Our findings indicate that the relationship between SES and developmental outcomes also holds for children with disabilities.8 15–17 45 60 This underscores the potential impact of the early environment of children on their development. Although clinicians often focus on biological factors, such as family history of disabilities and harmful exposures in utero, social influences have commonly been found to be more predictive of long-term developmental and academic outcomes and may be more amenable to change.45 According to survey data, clinicians are receptive to screening for social determinants of health outside of the purview of clinical care, suggesting that the findings of this investigation are likely to be relevant and acceptable to those in the clinical community.61 Our findings show that the association between child development and socioeconomic status, which is well-established for typically developing children, also exists for children with disabilities. This highlights the urgency for improving the social and economic context in which children are raised, in addition to targeted interventions delivered at the individual child level. Failure to do so will likely result in further perpetuation of inequities in child development—more so as children with disabilities are already among the most disadvantaged groups globally.18 62 It remains to be seen whether large-scale policy interventions can help in reducing disparities in this population similar to other groups.63

It is important to consider the findings in context of the availability of support services for children with special needs in Canada prior to school entry. The strategies, programmes and accessibility vary by province/territory, and often within jurisdictions, as municipal and regional health units are often service providers, but generally access is easier for children with a specific diagnosis than for those with unspecified disorders.55 While there are no detailed studies on the potential association of service availability or magnitude of waiting lists with neighbourhood SES per se, there could be at least two pathways to such relation. First, services tend to be located in large urban centres (with likely higher SES overall), where there are more professionals.64 65 Second, navigation of the care systems, especially for preschool children rests largely on the shoulders of parents: the ability to do so effectively is likely associated with their personal and economic resources and where they live.66 67

Additional investigations could further strengthen and contextualise these findings. Specifically, establishing the consistency and relative strength of the relationship between SES and developmental outcomes across subgroups of physical, behavioural and learning disabilities, as well as subgroups based on severity of condition and time of diagnosis, would further untangle the relationship between SES, disabilities and development, and would be helpful in identifying service provision strategies that are likely to be most successful in improving outcomes.

Conclusion

The results from this investigation show neighbourhood SES to be significantly associated with the developmental health of children with disabilities at school entry. These findings have implications for policy planning and provision of health and educational service and draw attention to the universality of importance of contextual factors for development of all children.

Supplementary Material

Reviewer comments
bmjopen-2019-032396.reviewer_comments.pdf (398.2KB, pdf)
Author's manuscript
bmjopen-2019-032396.draft_revisions.pdf (1.5MB, pdf)

Footnotes

Contributors: DZ, ED, TB, MJ, MG, BF and MB conceived the study. DZ analysed and ED provided technical expertise. DZ wrote the first draft of the manuscript and all authors made significant contributions to the manuscript.

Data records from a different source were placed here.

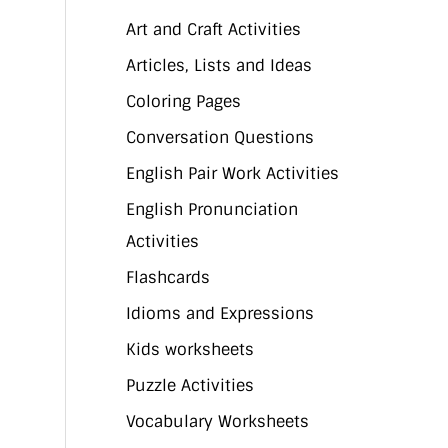
Art and Craft Activities
Articles, Lists and Ideas
Coloring Pages
Conversation Questions
English Pair Work Activities
English Pronunciation
Activities
Flashcards
Idioms and Expressions
Kids worksheets
Puzzle Activities
Vocabulary Worksheets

Funding: This work was supported by an operating grant from the Canadian Institutes of Health Research, grant number 142416. DZ was supported by a Canada Graduate Scholarships-Master's Award and is currently supported by a CIHR Doctoral Award. TB is supported by a Hamilton Health Sciences Early Career Award. MJ is supported by the Ontario Chair in Early Childhood Development.

Competing interests: None declared.

Patient consent for publication: Not required.

Ethics approval: The project was approved by the Hamilton Integrated Research Ethics Board (no. 2403).

Provenance and peer review: Not commissioned; externally peer reviewed.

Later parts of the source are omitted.